# TASK INPUT:
────────

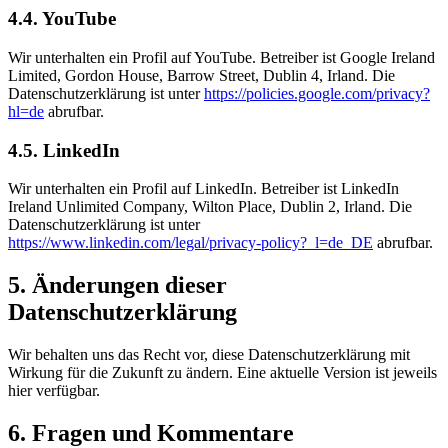
4.4. YouTube
Wir unterhalten ein Profil auf YouTube. Betreiber ist Google Ireland
Limited, Gordon House, Barrow Street, Dublin 4, Irland. Die
Datenschutzerklärung ist unter
https://policies.google.com/privacy?
hl=de
abrufbar.
4.5. LinkedIn
Wir unterhalten ein Profil auf LinkedIn. Betreiber ist LinkedIn
Ireland Unlimited Company, Wilton Place, Dublin 2, Irland. Die
Datenschutzerklärung ist unter
https://www.linkedin.com/legal/privacy-policy?_l=de_DE
abrufbar.
5. Änderungen dieser
Datenschutzerklärung
Wir behalten uns das Recht vor, diese Datenschutzerklärung mit
Wirkung für die Zukunft zu ändern. Eine aktuelle Version ist jeweils
hier verfügbar.
6. Fragen und Kommentare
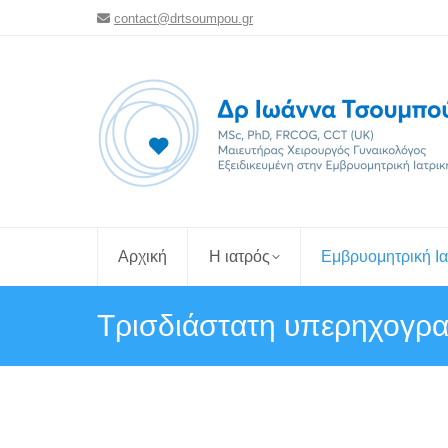
contact@drtsoumpou.gr
Αρχική
Η ιατρός
Εμβρυομητρική Ια
Τρισδιάστατη υπερηχογρα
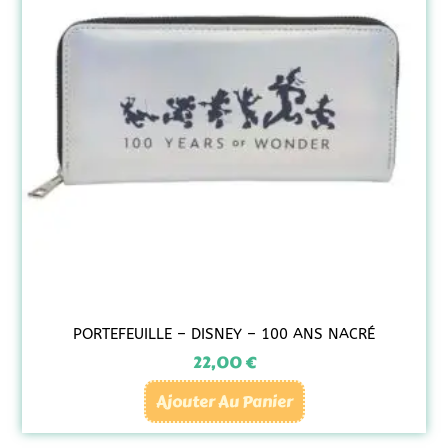
PORTEFEUILLE – DISNEY – 100 ANS NACRÉ
22,00
€
Ajouter Au Panier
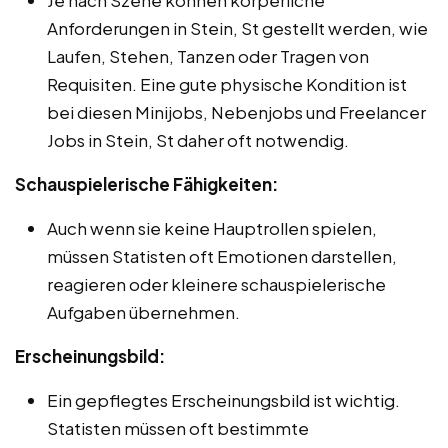
Anforderungen in Stein, St gestellt werden, wie
Laufen, Stehen, Tanzen oder Tragen von
Requisiten. Eine gute physische Kondition ist
bei diesen Minijobs, Nebenjobs und Freelancer
Jobs in Stein, St daher oft notwendig.
Schauspielerische Fähigkeiten:
Auch wenn sie keine Hauptrollen spielen,
müssen Statisten oft Emotionen darstellen,
reagieren oder kleinere schauspielerische
Aufgaben übernehmen.
Erscheinungsbild:
Ein gepflegtes Erscheinungsbild ist wichtig.
Statisten müssen oft bestimmte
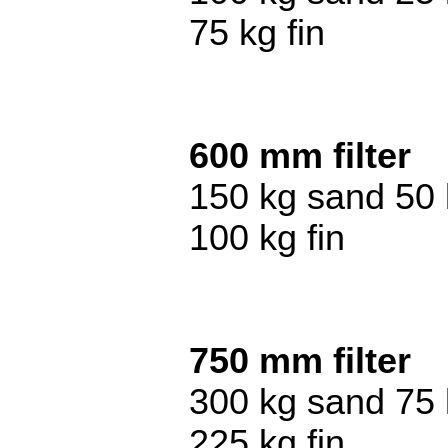
75 kg fin
600 mm filter
150 kg sand 50 
100 kg fin
750 mm filter
300 kg sand 75 
225 kg fin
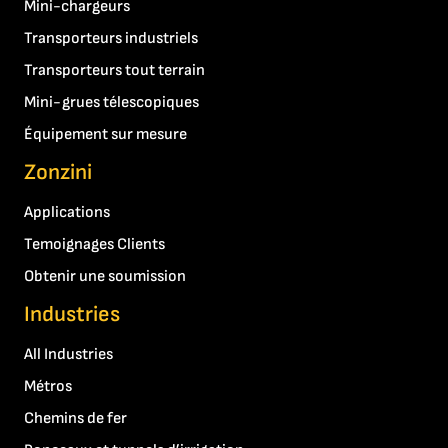
Mini-chargeurs
Transporteurs industriels
Transporteurs tout terrain
Mini-grues télescopiques
Équipement sur mesure
Zonzini
Applications
Temoignages Clients
Obtenir une soumission
Industries
All Industries
Métros
Chemins de fer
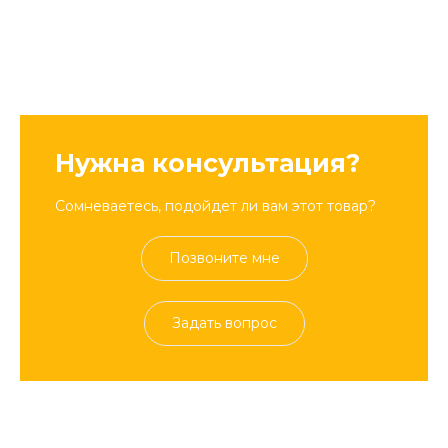
Нужна консультация?
Сомневаетесь, подойдет ли вам этот товар?
Позвоните мне
Задать вопрос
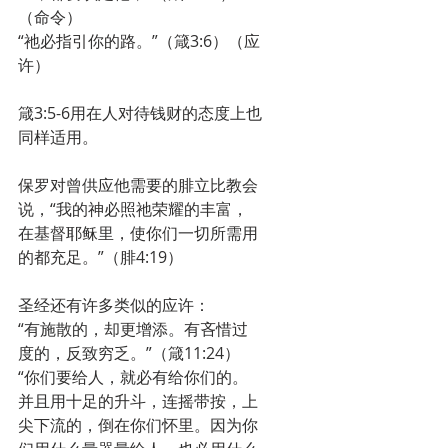
（命令）
“祂必指引你的路。”（箴3:6）（应
许）
箴3:5-6用在人对待钱财的态度上也
同样适用。
保罗对曾供应他需要的腓立比教会
说，“我的神必照祂荣耀的丰富，
在基督耶稣里，使你们一切所需用
的都充足。”（腓4:19）
圣经还有许多类似的应许：
“有施散的，却更增添。有吝惜过
度的，反致穷乏。”（箴11:24）
“你们要给人，就必有给你们的。
并且用十足的升斗，连摇带按，上
尖下流的，倒在你们怀里。因为你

────────

# WHAT THIS TASK INVOLVES:
Images aside, return each entry above precisely as it stands.

# TASK RESULT:
4.4. YouTube
Wir unterhalten ein Profil auf YouTube. Betreiber ist Google Ireland
Limited, Gordon House, Barrow Street, Dublin 4, Irland. Die
Datenschutzerklärung ist unter
https://policies.google.com/privacy?
hl=de
abrufbar.
4.5. LinkedIn
Wir unterhalten ein Profil auf LinkedIn. Betreiber ist LinkedIn
Ireland Unlimited Company, Wilton Place, Dublin 2, Irland. Die
Datenschutzerklärung ist unter
https://www.linkedin.com/legal/privacy-policy?_l=de_DE
abrufbar.
5. Änderungen dieser
Datenschutzerklärung
Wir behalten uns das Recht vor, diese Datenschutzerklärung mit
Wirkung für die Zukunft zu ändern. Eine aktuelle Version ist jeweils
hier verfügbar.
6. Fragen und Kommentare
contact@drtsoumpou.gr
Αρχική
Η ιατρός
Εμβρυομητρική Ια
Τρισδιάστατη υπερηχογρα
PORTEFEUILLE – DISNEY – 100 ANS NACRÉ
22,00
€
Ajouter Au Panier
Anforderungen in Stein, St gestellt werden, wie
Laufen, Stehen, Tanzen oder Tragen von
Requisiten. Eine gute physische Kondition ist
bei diesen Minijobs, Nebenjobs und Freelancer
Jobs in Stein, St daher oft notwendig.
Schauspielerische Fähigkeiten:
Auch wenn sie keine Hauptrollen spielen,
müssen Statisten oft Emotionen darstellen,
reagieren oder kleinere schauspielerische
Aufgaben übernehmen.
Erscheinungsbild:
Ein gepflegtes Erscheinungsbild ist wichtig.
Statisten müssen oft bestimmte
75 kg fin
600 mm filter
150 kg sand 50 
100 kg fin
750 mm filter
300 kg sand 75 
225 kg fin
Mini-chargeurs
Transporteurs industriels
Transporteurs tout terrain
Mini-grues télescopiques
Équipement sur mesure
Zonzini
Applications
Temoignages Clients
Obtenir une soumission
Industries
All Industries
Métros
Chemins de fer
Нужна консультация?
Сомневаетесь, подойдет ли вам этот товар?
Позвоните мне
Задать вопрос
（命令）
“祂必指引你的路。”（箴3:6）（应
许）
箴3:5-6用在人对待钱财的态度上也
同样适用。
保罗对曾供应他需要的腓立比教会
说，“我的神必照祂荣耀的丰富，
在基督耶稣里，使你们一切所需用
的都充足。”（腓4:19）
圣经还有许多类似的应许：
“有施散的，却更增添。有吝惜过
度的，反致穷乏。”（箴11:24）
“你们要给人，就必有给你们的。
并且用十足的升斗，连摇带按，上
尖下流的，倒在你们怀里。因为你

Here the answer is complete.